Wonderful days had followed the addition of Iyok-ok to their party. From that hour they had wanted nothing of food or shelter. Reared as he apparently had been in such wilds as these, the native skillfully had sought out the best of game, the driest, most sheltered of camping spots, in fact, had done everything that tended to make life easy in such a land.
Johnny’s reveries were cut short and he started suddenly to his feet. A pebble had dropped squarely upon the deer skin spread out before him. It had come through the hole in the peak of the igloo. He glanced quickly up, but saw nothing.
Then he grinned. “Just a case of nerves, I guess. Some kids playing on the cliff. Anyway, I’ll investigate,” he said to himself.
Throwing back the deerskin flap, he stepped outside. Did he see a boot disappear around the point of the cliff above the igloo? He could not tell. At any rate, there was no use wasting more time on the question. To see farther around the cliff, one must climb up its rough face, and by that time any mischief maker might have disappeared.
Yet Johnny stood there worried and puzzled. Twice in the last hour pebbles had rattled down upon the igloo, and now one had dropped inside. An old grievance stirred him: Why were not he and his strange companions on their way? With only four hundred miles to travel to East Cape, with a splendid trail, with reindeer well fed and rested, it seemed folly to linger in this native village. The reindeer Chukches, whose sled deer they had borrowed, might be upon them at any moment, and that, Johnny felt sure, would result in an unpleasant mixup. Yet he had been utterly unable to get the little Oriental girl and Iyok-ok to go on. Why? He could only guess. There were a great many other things he could only guess at. The little Oriental girl’s reason for going so far into the wilderness was as much a secret as ever. He could only guess that it had to do with the following of that mysterious driver of a dog team. With unerring precision this man had pushed straight on northward toward East Cape and Behring Strait. And they had followed, not, so far as Johnny was concerned, because they were interested in him, but because he had traveled their way.

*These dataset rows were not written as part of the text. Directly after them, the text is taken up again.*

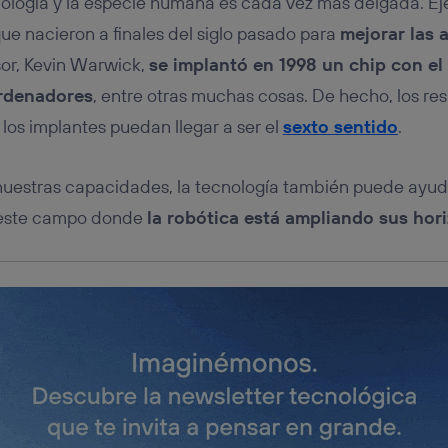
cnología y la especie humana es cada vez más delgada. Eje
tificador se asigna a la conexión de internet, por lo que cualquier pe
u dispositivo y consienta el uso de la tecnología recibirá el mismo iden
que nacieron a finales del siglo pasado para
mejorar las 
nte:
or, Kevin Warwick,
se implantó en 1998 un chip con el
izas una
conexión de banda ancha
(p. ej., Wi-Fi), el marketing o análi
ará en función de las actividades de navegación de los miembros del
ordenadores
, entre otras muchas cosas. De hecho, los re
dado su consentimiento.
los implantes puedan llegar a ser el
sexto sentido
.
izas
datos móviles
, el marketing será más personalizado, ya que se ba
ente en la navegación del usuario del móvil.
stionar los consentimientos Utiq seleccionando “Administrar Utiq” e
uestras capacidades, la tecnología también puede ayuda
de esta página web o visitando el
portal de privacidad de Utiq (“c
n este campo donde
la robótica está ampliando sus hor
información, consulta la
política de privacidad de Utiq
.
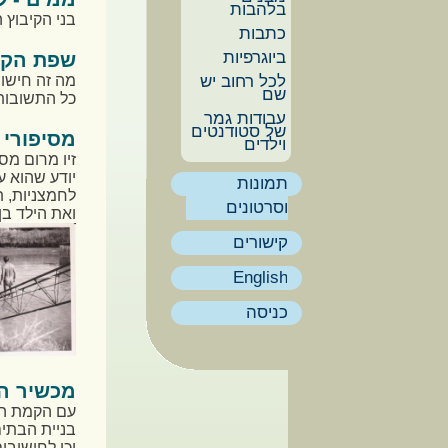
בלהבות
בני הקיבוץ 
כתבות
ביוגרפיות
שפת הקי
לכל רחוב יש
מה זה חישו
שם
כל התשובות
עבודות גמר
של סטודנטים
מסיפורי
וילדים
זיו מרום מס
יודע שהוא ע
תמונות
לחמצניות, ת
וסרטונים
ואת הילד ב
קישורים
English
כניסה
מכשיר הא
בניית הבתי
וכן לחישובי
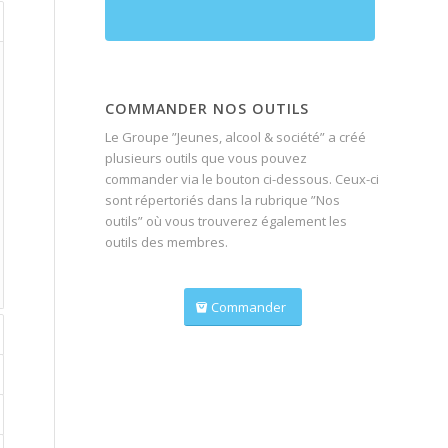
COMMANDER NOS OUTILS
Le Groupe ”Jeunes, alcool & société” a créé
plusieurs outils que vous pouvez
commander via le bouton ci-dessous. Ceux-ci
sont répertoriés dans la rubrique ”Nos
outils” où vous trouverez également les
outils des membres.
Commander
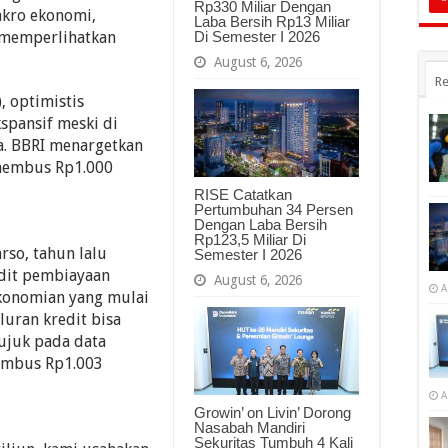
Rp330 Miliar Dengan
akro ekonomi,
Laba Bersih Rp13 Miliar
Di Semester I 2026
 memperlihatkan
August 6, 2026
Re
, optimistis
kspansif meski di
. BBRI menargetkan
enembus Rp1.000
RISE Catatkan
Pertumbuhan 34 Persen
Dengan Laba Bersih
Rp123,5 Miliar Di
so, tahun lalu
Semester I 2026
dit pembiayaan
August 6, 2026
A
ekonomian yang mulai
luran kredit bisa
rujuk pada data
nembus Rp1.003
A
Growin’ on Livin’ Dorong
Nasabah Mandiri
Sekuritas Tumbuh 4 Kali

At times they had come upon his camp. Located at the edge of some bank or beside some willow clump, where there was shelter from the wind, these camps told little or nothing of the man who had made them. Everything which might tell tales had been carried on or burned. Once only Johnny had found a scrap of paper. Nothing had been written on it. From it Johnny had learned one thing only: it had originally come from some Russian town, for it had the texture of Russian bond. But this was little news.